しかし、商品市場の冷え込みと金利の上昇により、不動産を経済の柱としようとするのは、現在の状況における当局の信頼できる政策のなさを際立たせるかもしれません。


ゆっくりとした足並み

スタンダード&プアーズは、BIの新しい方策にも関わらず、不動産販売は横ばいだとみています。

「大幅な回復はないとみています。2019年の後半まで、よくて選挙後までは、すべてがゆっくりとした足並みで動くとみています。」2019年4月に予定されている国会議員選挙および大統領選挙に言及して、アナリストのカ・リン・チャン氏は言いました。

近年、インドネシア最大のオンライン住宅ブローカーであり、オーストラリアのREAグループ (REA.AX)の一員であるルマ123.comは、販売が低迷しています。

ルマ123.comのカントリーマネジャー、イグナティウス・ウントゥン氏によると、「バイヤー数は昨今伸び悩んでいる」そうです。

銀行は、頭金を完全には廃止せず、その代わりに顧客のリスク特性に基づいて住宅ローンの金利を調整すると発表しています。

パニン銀行の副プレジデントダイレクター、ルースニアティ・サリヒン氏は、冷え込んだ需要が不動産の最大の問題だと指摘します。
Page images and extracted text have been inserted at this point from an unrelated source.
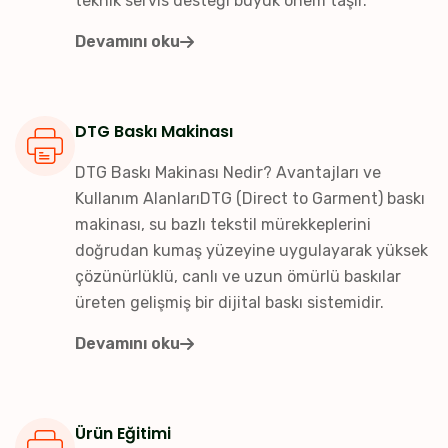
teknik servis desteği büyük önem taşır.
Devamını oku
DTG Baskı Makinası
DTG Baskı Makinası Nedir? Avantajları ve
Kullanım AlanlarıDTG (Direct to Garment) baskı
makinası, su bazlı tekstil mürekkeplerini
doğrudan kumaş yüzeyine uygulayarak yüksek
çözünürlüklü, canlı ve uzun ömürlü baskılar
üreten gelişmiş bir dijital baskı sistemidir.
Devamını oku
Ürün Eğitimi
「市場の再活性化が必要です。銀行セクターは、客が飛び込んでくるのをただ待っているのです。」

インドネシア不動産協会会長のスレーマン・スマウィナタ氏は、最も楽観的なシナリオは、来年、販売ユニット数の10%増だと言います。

「しかし、不動産業界は人の心理が影響するので予測が難しい。」ともスマウィナタ氏は言ってます。

賃貸志向

インドネシア国民銀行(バンク・ラヤット・インドネシア)の消費者バンキングダイレクターのハンダヤニ氏は、若い世代はマイホーム購入よりも賃貸を好むと指摘します。

「今どきの子どもは賃貸して、お金に余裕ができたら旅行をすることを好むのです。」とハンダヤニ氏は見ています。
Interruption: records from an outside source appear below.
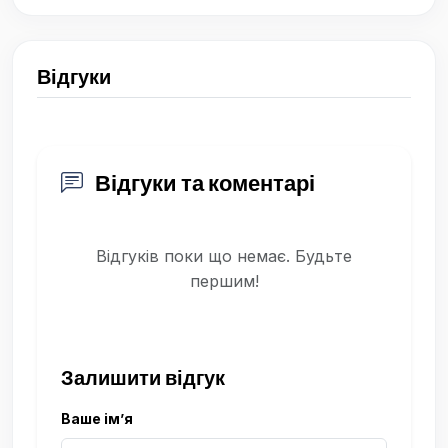
Відгуки
Відгуки та коментарі
Відгуків поки що немає. Будьте
першим!
Залишити відгук
Ваше ім’я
銀行が頭金をまったく求めなくなったとしても、それは、顧客にとってみれば月々の支払いが増えるだけのはなしで、金利も高いし納得ができないのです。」不動産サービス会社コリアーズ・インターナショナル・インドネシアのシニアアソシエートダイレクター、アルディ・ガリバルディ氏は、BIの方策では需要に拍車をかけるには至らないと言います。
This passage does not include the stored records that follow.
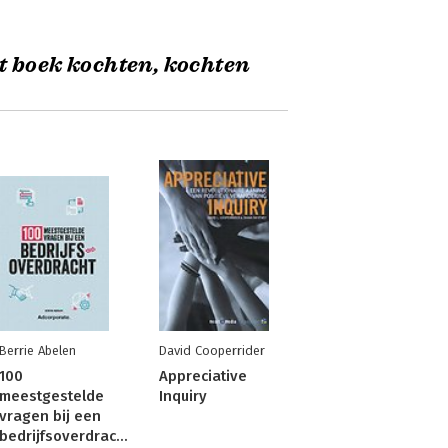
t boek kochten, kochten
Berrie Abelen
David Cooperrider
100
Appreciative
meestgestelde
Inquiry
vragen bij een
bedrijfsoverdracht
BIの緩和策は歓迎だけれども、中央銀行は一人当たりの最大融資本数に関するルールを廃止するなどさらなる努力をして、融資書類に署名したら銀行にさらにお金を支払わせるようにすべきだと、デベロッパーであるスマレコン・アグン(SMRA.JK)のプレジデントダイレクター、アドリアント・アディ氏は言います。

BIの住宅ローンに関する発表により、若い世代のインドネシア人の中には、マイホーム購入の検討を始めた者もいます。

新婚のケルル・エスティアン氏(28歳、銀行勤務)は、物件探しを始めました。貯金が少ないので、頭金の支払いをしなくて済むことを願っています。エスティアン氏は、金利が高くて最終的なコストが高くなったとしても、購入するつもりです。

「リスクはリスクですが、一番大事なのは自分の家が持てることです」とエスティアン氏は言います。